* HOW TO COMPLETE THIS TASK:
Restate the entries below in full, exactly as they read, but without pictures.

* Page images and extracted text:
───

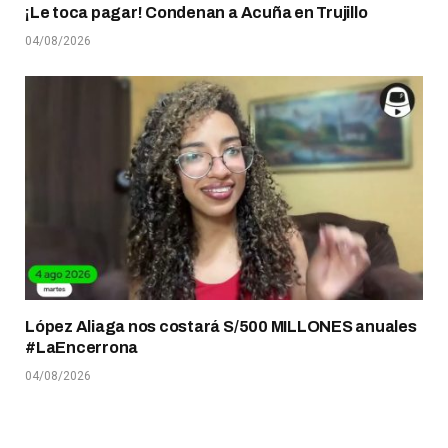
¡Le toca pagar! Condenan a Acuña en Trujillo
04/08/2026
López Aliaga nos costará S/500 MILLONES anuales
#LaEncerrona
04/08/2026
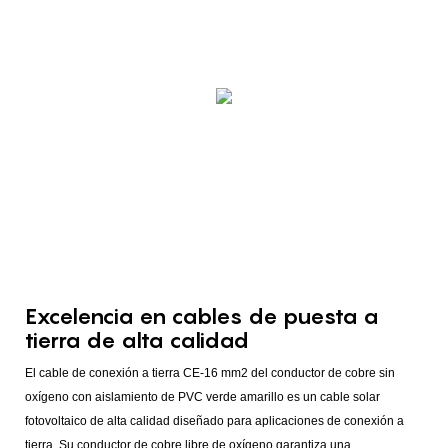
Excelencia en cables de puesta a
tierra de alta calidad
El cable de conexión a tierra CE-16 mm2 del conductor de cobre sin
oxígeno con aislamiento de PVC verde amarillo es un cable solar
fotovoltaico de alta calidad diseñado para aplicaciones de conexión a
tierra. Su conductor de cobre libre de oxígeno garantiza una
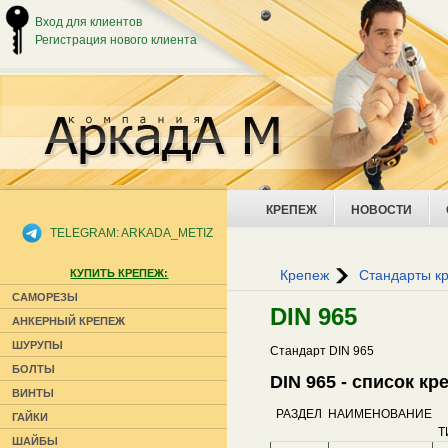
Вход для клиентов
Регистрация нового клиента
КРЕПЕЖ
НОВОСТИ
TELEGRAM: ARKADA_METIZ
КУПИТЬ КРЕПЕЖ:
Крепеж
Стандарты к
САМОРЕЗЫ
DIN 965
АНКЕРНЫЙ КРЕПЕЖ
ШУРУПЫ
Стандарт DIN 965
БОЛТЫ
DIN 965 - список к
ВИНТЫ
РАЗДЕЛ
НАИМЕНОВАНИЕ
ГАЙКИ
Т
ШАЙБЫ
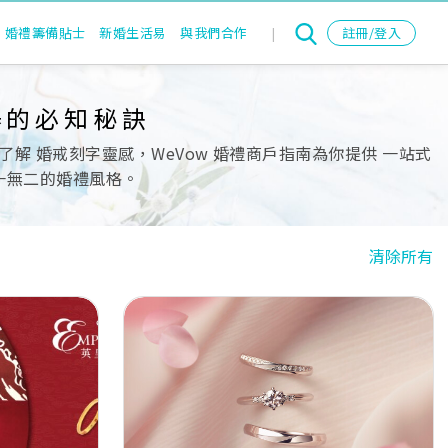
婚禮籌備貼士
新婚生活易
與我們合作
|
註冊/登入
器的必知秘訣
 婚戒刻字靈感，WeVow 婚禮商戶指南為你提供 一站式
一無二的婚禮風格。
清除所有
Next
Previous
Next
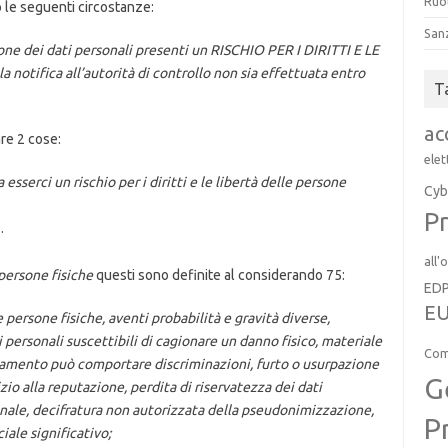
Ruol
o le seguenti circostanze:
San
ne dei dati personali presenti un RISCHIO PER I DIRITTI E LE
otifica all’autorità di controllo non sia effettuata entro
T
ac
re 2 cose:
elet
a esserci un
rischio per i diritti e le libertà delle persone
Cyb
Pr
.
all'
e persone fisiche
questi sono definite al considerando 75:
ED
EU
elle persone fisiche, aventi probabilità e gravità diverse,
 personali suscettibili di cagionare un danno fisico, materiale
Com
attamento può comportare discriminazioni, furto o usurpazione
G
izio alla reputazione, perdita di riservatezza dei dati
onale, decifratura non autorizzata della pseudonimizzazione,
P
iale significativo;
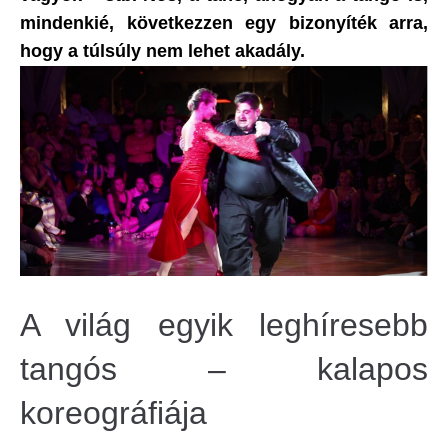
mindenkié, következzen egy bizonyíték arra,
hogy a túlsúly nem lehet akadály.
A világ egyik leghíresebb
tangós – kalapos
koreográfiája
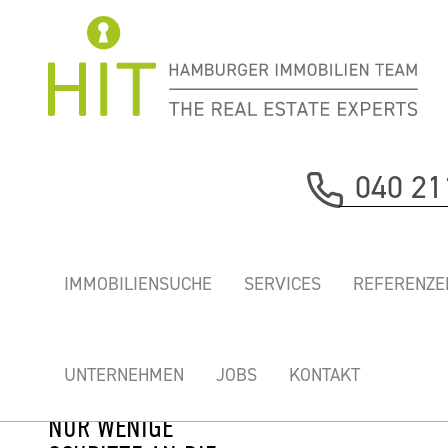
Immobilie davor
040 21
nächste Immobilie
„NEUER
IMMOBILIENSUCHE
SERVICES
REFERENZE
HAFENKLANG” -
IHR NEUES
ELBBÜRO IN
UNTERNEHMEN
JOBS
KONTAKT
MARITIMER LAGE
NUR WENIGE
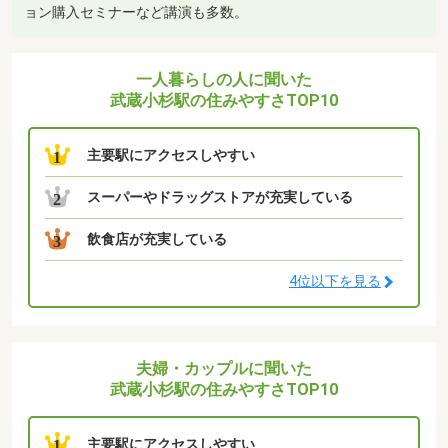
ョン購入セミナーなど講演も多数。
一人暮らしの人に聞いた
武蔵小杉駅の住みやすさTOP10
主要駅にアクセスしやすい
1
スーパーやドラッグストアが充実している
2
飲食店が充実している
3
4位以下を見る
夫婦・カップルに聞いた
武蔵小杉駅の住みやすさTOP10
主要駅にアクセスしやすい
1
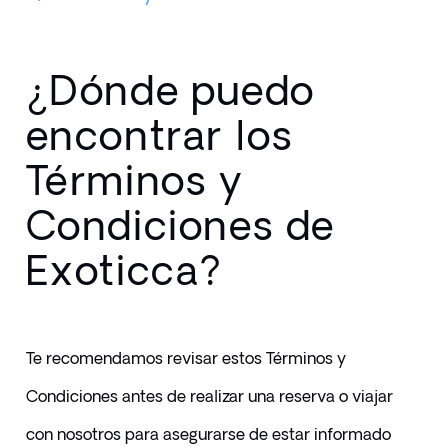
¿Dónde puedo
encontrar los
Términos y
Condiciones de
Exoticca?
Te recomendamos revisar estos Términos y 
Condiciones antes de realizar una reserva o viajar 
con nosotros para asegurarse de estar informado 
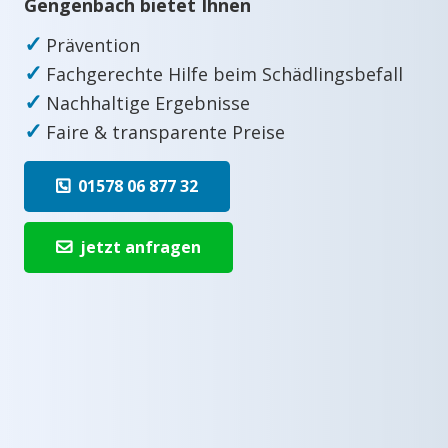
Gengenbach bietet Ihnen
✓
Prävention
✓
Fachgerechte Hilfe beim Schädlingsbefall
✓
Nachhaltige Ergebnisse
✓
Faire & transparente Preise
01578 06 877 32
jetzt anfragen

───

* WRITTEN REPLY:
¡Le toca pagar! Condenan a Acuña en Trujillo
04/08/2026
López Aliaga nos costará S/500 MILLONES anuales
#LaEncerrona
04/08/2026
Excelencia en cables de puesta a
tierra de alta calidad
El cable de conexión a tierra CE-16 mm2 del conductor de cobre sin
oxígeno con aislamiento de PVC verde amarillo es un cable solar
fotovoltaico de alta calidad diseñado para aplicaciones de conexión a
tierra. Su conductor de cobre libre de oxígeno garantiza una
Вход для клиентов
Регистрация нового клиента
КРЕПЕЖ
НОВОСТИ
TELEGRAM: ARKADA_METIZ
КУПИТЬ КРЕПЕЖ:
Крепеж
Стандарты к
САМОРЕЗЫ
DIN 965
АНКЕРНЫЙ КРЕПЕЖ
ШУРУПЫ
Стандарт DIN 965
БОЛТЫ
DIN 965 - список к
ВИНТЫ
РАЗДЕЛ
НАИМЕНОВАНИЕ
ГАЙКИ
Т
ШАЙБЫ
婚禮籌備貼士
新婚生活易
與我們合作
|
註冊/登入
器的必知秘訣
 婚戒刻字靈感，WeVow 婚禮商戶指南為你提供 一站式
一無二的婚禮風格。
清除所有
Next
Previous
Next
Ruol
o le seguenti circostanze:
San
ne dei dati personali presenti un RISCHIO PER I DIRITTI E LE
otifica all’autorità di controllo non sia effettuata entro
T
ac
re 2 cose:
elet
a esserci un
rischio per i diritti e le libertà delle persone
Cyb
Pr
.
all'
e persone fisiche
questi sono definite al considerando 75:
ED
EU
elle persone fisiche, aventi probabilità e gravità diverse,
 personali suscettibili di cagionare un danno fisico, materiale
Com
attamento può comportare discriminazioni, furto o usurpazione
G
izio alla reputazione, perdita di riservatezza dei dati
onale, decifratura non autorizzata della pseudonimizzazione,
P
iale significativo;
mindenkié, következzen egy bizonyíték arra,
hogy a túlsúly nem lehet akadály.
A világ egyik leghíresebb
tangós – kalapos
koreográfiája
Immobilie davor
040 21
nächste Immobilie
„NEUER
IMMOBILIENSUCHE
SERVICES
REFERENZE
HAFENKLANG” -
IHR NEUES
ELBBÜRO IN
UNTERNEHMEN
JOBS
KONTAKT
MARITIMER LAGE
NUR WENIGE
ョン購入セミナーなど講演も多数。
一人暮らしの人に聞いた
武蔵小杉駅の住みやすさTOP10
主要駅にアクセスしやすい
1
スーパーやドラッグストアが充実している
2
飲食店が充実している
3
4位以下を見る
夫婦・カップルに聞いた
武蔵小杉駅の住みやすさTOP10
主要駅にアクセスしやすい
1
¿Dónde puedo
encontrar los
Términos y
Condiciones de
Exoticca?
Te recomendamos revisar estos Términos y 
Condiciones antes de realizar una reserva o viajar 
con nosotros para asegurarse de estar informado 
Gengenbach bietet Ihnen
✓
Prävention
✓
Fachgerechte Hilfe beim Schädlingsbefall
✓
Nachhaltige Ergebnisse
✓
Faire & transparente Preise
01578 06 877 32
jetzt anfragen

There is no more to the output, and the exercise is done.